-- LISTED RECORDS follows --

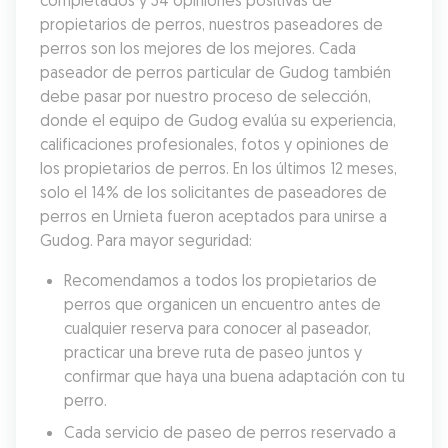
completados y 54 opiniones positivas de 
propietarios de perros, nuestros paseadores de 
perros son los mejores de los mejores. Cada 
paseador de perros particular de Gudog también 
debe pasar por nuestro proceso de selección, 
donde el equipo de Gudog evalúa su experiencia, 
calificaciones profesionales, fotos y opiniones de 
los propietarios de perros. En los últimos 12 meses, 
solo el 14% de los solicitantes de paseadores de 
perros en Urnieta fueron aceptados para unirse a 
Gudog. Para mayor seguridad:
Recomendamos a todos los propietarios de 
perros que organicen un encuentro antes de 
cualquier reserva para conocer al paseador, 
practicar una breve ruta de paseo juntos y 
confirmar que haya una buena adaptación con tu 
perro.
Cada servicio de paseo de perros reservado a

-- LISTED RECORDS concluded --

● **BRIEF**
Check each line above for the word "Cada" and copy every line that has it.

● **RESPONSE AREA**
perros son los mejores de los mejores. Cada 
Cada servicio de paseo de perros reservado a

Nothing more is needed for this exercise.